Coronavirus & Capital Markets: Opportunity in the Midst of Caution
Lenders and investors may be a little wary when approaching deals under the shadow of COVID-19, but opportunities to employ capital strategically when market prices are low can make for long-term opportunities. Many in commercial real estate hope to lay significant groundwork, strengthening their economic trajectories whenever the market recovery begins.
Keith Kurland, senior managing director at Walker & Dunlop, serves as co-head of the company’s New York Capital Markets practice and spoke to REBusinessOnline about the business of sourcing and structuring debt and equity financing in the midst of coronavirus. Kurland joined Walker & Dunlop in January of this year, after the company acquired AKS Capital Partners, which was co-founded by Kurland in 2019.

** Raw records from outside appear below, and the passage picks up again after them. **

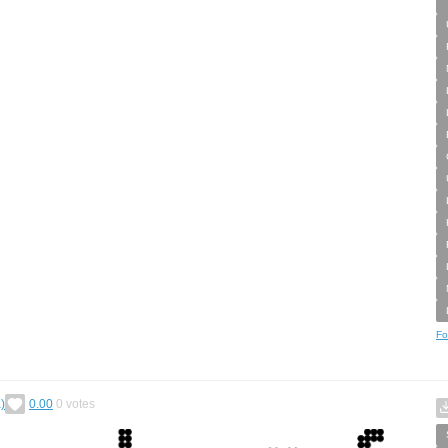
Fo
)
0.00
0
votes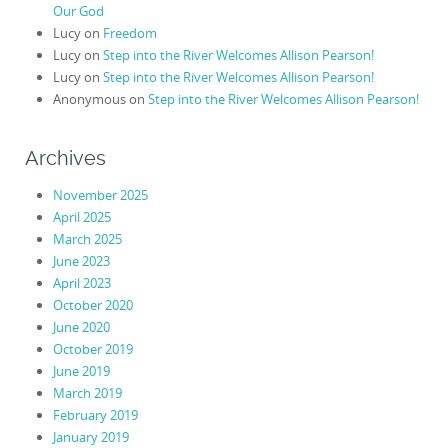
Our God
Lucy
on
Freedom
Lucy
on
Step into the River Welcomes Allison Pearson!
Lucy
on
Step into the River Welcomes Allison Pearson!
Anonymous
on
Step into the River Welcomes Allison Pearson!
Archives
November 2025
April 2025
March 2025
June 2023
April 2023
October 2020
June 2020
October 2019
June 2019
March 2019
February 2019
January 2019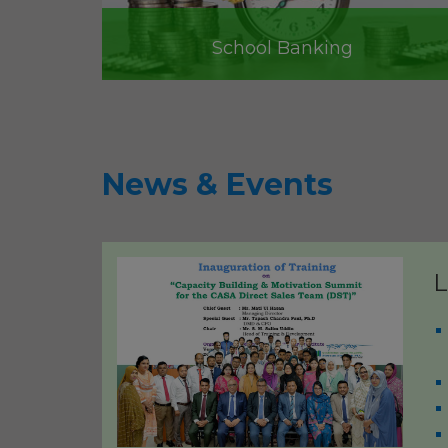
School Banking
News & Events
L
Best Bank in the Private Se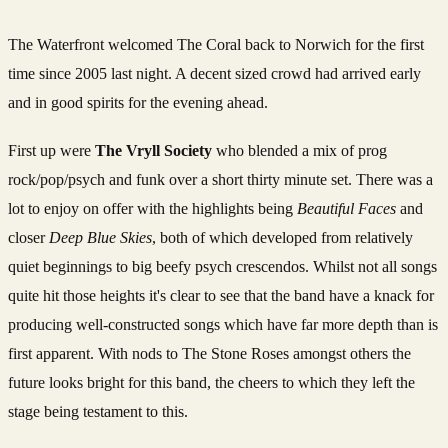
The Waterfront welcomed The Coral back to Norwich for the first
time since 2005 last night. A decent sized crowd had arrived early
and in good spirits for the evening ahead.
First up were
The Vryll Society
who blended a mix of prog
rock/pop/psych and funk over a short thirty minute set. There was a
lot to enjoy on offer with the highlights being
Beautiful Faces
and
closer
Deep Blue Skies
, both of which developed from relatively
quiet beginnings to big beefy psych crescendos. Whilst not all songs
quite hit those heights it's clear to see that the band have a knack for
producing well-constructed songs which have far more depth than is
first apparent. With nods to The Stone Roses amongst others the
future looks bright for this band, the cheers to which they left the
stage being testament to this.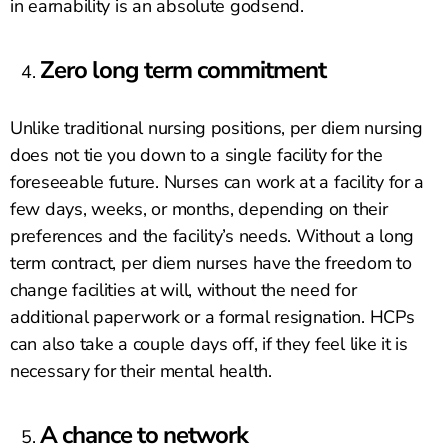
in earnability is an absolute godsend.
Zero long term commitment
Unlike traditional nursing positions, per diem nursing
does not tie you down to a single facility for the
foreseeable future. Nurses can work at a facility for a
few days, weeks, or months, depending on their
preferences and the facility’s needs. Without a long
term contract, per diem nurses have the freedom to
change facilities at will, without the need for
additional paperwork or a formal resignation. HCPs
can also take a couple days off, if they feel like it is
necessary for their mental health.
A chance to network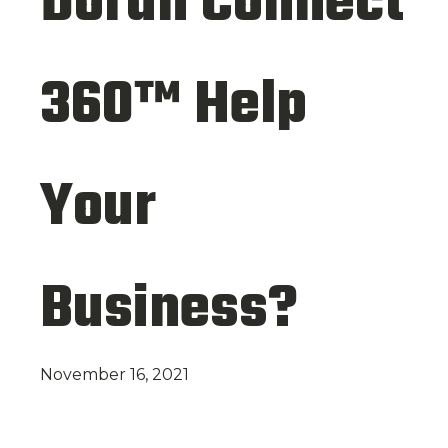
Doran Connect
360™ Help
Your
Business?
November 16, 2021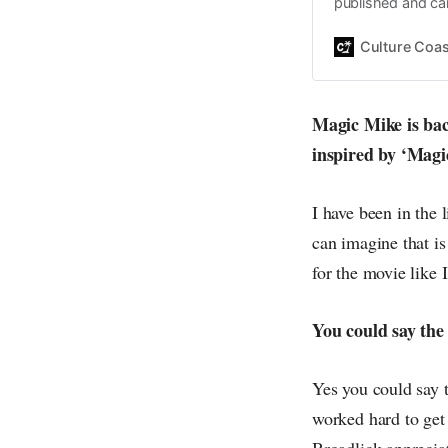
published and car
Daniel John. Ever 
the same, surfing
Culture Coas
everything else o
creative
Magic Mike is back
inspired by ‘Magi
I have been in the 
can imagine that is
for the movie like 
You could say the
Yes you could say t
worked hard to ge
Broadlick apprecia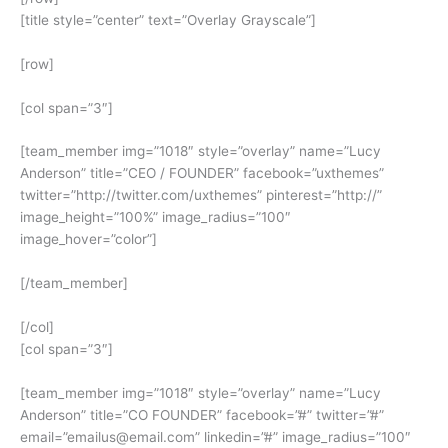
[title style=”center” text=”Overlay Grayscale”]
[row]
[col span=”3″]
[team_member img=”1018″ style=”overlay” name=”Lucy
Anderson” title=”CEO / FOUNDER” facebook=”uxthemes”
twitter=”http://twitter.com/uxthemes” pinterest=”http://”
image_height=”100%” image_radius=”100″
image_hover=”color”]
[/team_member]
[/col]
[col span=”3″]
[team_member img=”1018″ style=”overlay” name=”Lucy
Anderson” title=”CO FOUNDER” facebook=”#” twitter=”#”
email=”emailus@email.com” linkedin=”#” image_radius=”100″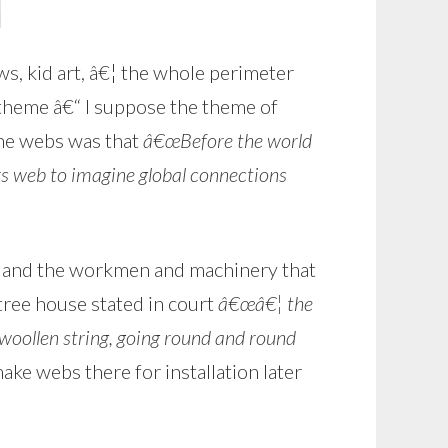
s, kid art, â€¦ the whole perimeter
 theme â€“ I suppose the theme of
he webs was that
â€œBefore the world
s web to imagine global connections
s and the workmen and machinery that
tree house stated in court
â€œâ€¦ the
 woollen string, going round and round
e webs there for installation later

Coronavirus Conditions & the Impact on Lender and Investor Interest
“Given our diverse and multi-sector client base, we are still actively financing almost every product type,” Kurland says. “While some sectors and deal types may be more challenging than others due to the impact of COVID-19, we are still tasked with supporting our clients to make sure that they’re either being defensive or offensive, depending upon the lifecycle of the projects that they’re currently invested in. Our team is currently marketing and under application with over $4.5 billion of debt & equity assignments, exclusive of a fairly significant pipeline behind that.”
Of all the asset classes, Kurland sees considerable strength in industrial: there is both liquidity and desire to be part of this space. Already an industry darling for investors and lenders, equities markets further solidified their appetite for industrial real estate in the past four to five months, thanks to the exponential increase in e-commerce.
On the multifamily front, Fannie Mae, Freddie Mac and HUD have continued to lend aggressively, providing a great source of capital to Walker & Dunlop clients. The pandemic and resulting economic impacts have stressed the need to maintain stable funding sources for housing.
In the retail sector, the pain from the coronavirus may last longer than for other property types, but there is capital available for assets with strong national tenants in place, Kurland says.
Are Commercial Real Estate Loans Originating During the Pandemic?
Activity is continuing beyond deals that were in the works before shelter-in-place orders went into effect. “From an acquisition perspective, we have been engaged, marketed and closed deals post-COVID onset,” Kurland says. “That includes multifamily, condo, industrial, office and even retail and hospitality deals. A space where we’ve seen particular growth is on the note sale and note acquisition financing. We have been engaged by a number of our lending partners to sell both performing and non-performing notes.”
In 2019, Walker & Dunlop closed with more than 100 lending institutions. Post-COVID-19, Kurland says that the company’s lender counterparts still run the gamut from commercial banks, life companies, debt funds and everything in between. Lender interest in deals varies depending on the sector. Generally speaking, though, Kurland notes that some tier one commercial banks have been slower to engage on the balance sheet than the rest of the market, while the investment bank side of these companies continues to be very active.
“The CMBS market is back to lending — though more conservatively than before this year’s market shutdown,” he adds.
Walker & Dunlop’s traditional strengths form a through line that the company can rely on: the structured finance world remains an area of interest for Kurland’s team, and historically construction or heavy redevelopment, joint venture equity raises and leverage have made up a large part of their business. Walker & Dunlop has traditionally excelled at complicated transactions, and Kurland doesn’t anticipate that changing, even now. In fact, he notes that even “simple” deals can be complicated given what’s going on in the world today.
Capital Market Realignments — How to Proceed
The capital markets landscape has shifted radically and may continue to shift, Kurland says.
The good news? “There happens to be a lot of liquidity in the market for the right product, and pricing is at historic lows. If you’re able to access the capital markets today, it’s a good time to be a borrower,” he says.
Kurland says he and his team are incredibly busy and he anticipates the pace of activity will continue during the last six months of the year. With three months of downtime and a lot of delayed deals that companies need to work through, Kurland sees a trend of borrowers and investors making up for lost time. With his team averaging close to $14 billion a year in deal volume, Kurland doesn’t expect a drop-off on 2020 year-end totals.
“Over the last eight weeks, the capital markets have continued to open up and strengthen. People are starting to feel better about originating new credit. There’s a tremendous amount of liquidity — on both the credit and equity side. People are looking to deploy capital, but they are doing it in an intelligent and strategic way.”
Kurland isn’t comfortable making predictions. It is 2020 after all. He notes, “There is a great deal of economic and political uncertainty still ahead. We’re headed into hurricane season and a presidential election — on top of continuing COVID-19 fears.”
But Kurland sees reason to be cautiously optimistic.